(Extracted data entries)
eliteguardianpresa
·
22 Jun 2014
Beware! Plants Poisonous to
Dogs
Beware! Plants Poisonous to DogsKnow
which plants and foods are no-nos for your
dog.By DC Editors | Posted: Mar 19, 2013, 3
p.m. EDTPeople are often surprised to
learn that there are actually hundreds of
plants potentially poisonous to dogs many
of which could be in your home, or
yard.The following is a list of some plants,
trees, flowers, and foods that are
...
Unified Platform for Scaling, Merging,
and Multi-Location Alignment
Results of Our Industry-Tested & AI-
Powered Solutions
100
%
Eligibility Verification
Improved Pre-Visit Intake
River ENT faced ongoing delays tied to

## TASK TO CARRY OUT
Only one stretch of the entries above is wanted: the lines from the one containing "eliteguardianpresa" through the one containing "yard.The following is". Please reproduce it exactly.

## PROBLEM SOLUTION
eliteguardianpresa
·
22 Jun 2014
Beware! Plants Poisonous to
Dogs
Beware! Plants Poisonous to DogsKnow
which plants and foods are no-nos for your
dog.By DC Editors | Posted: Mar 19, 2013, 3
p.m. EDTPeople are often surprised to
learn that there are actually hundreds of
plants potentially poisonous to dogs many
of which could be in your home, or
yard.The following is a list of some plants,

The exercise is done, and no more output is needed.